What is the number of lines in the material below that include the word "werden"? Write that number and nothing more.

┌──

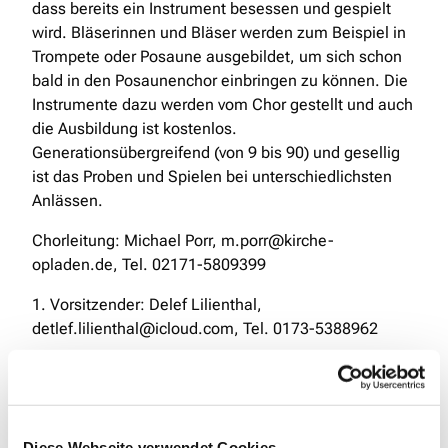
dass bereits ein Instrument besessen und gespielt
wird. Bläserinnen und Bläser werden zum Beispiel in
Trompete oder Posaune ausgebildet, um sich schon
bald in den Posaunenchor einbringen zu können. Die
Instrumente dazu werden vom Chor gestellt und auch
die Ausbildung ist kostenlos.
Generationsübergreifend (von 9 bis 90) und gesellig
ist das Proben und Spielen bei unterschiedlichsten
Anlässen.
Chorleitung: Michael Porr, m.porr@kirche-
opladen.de, Tel. 02171-5809399
1. Vorsitzender: Delef Lilienthal,
detlef.lilienthal@icloud.com, Tel. 0173-5388962
Diese Webseite verwendet Cookies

└──

* TASK RESPONSE *
2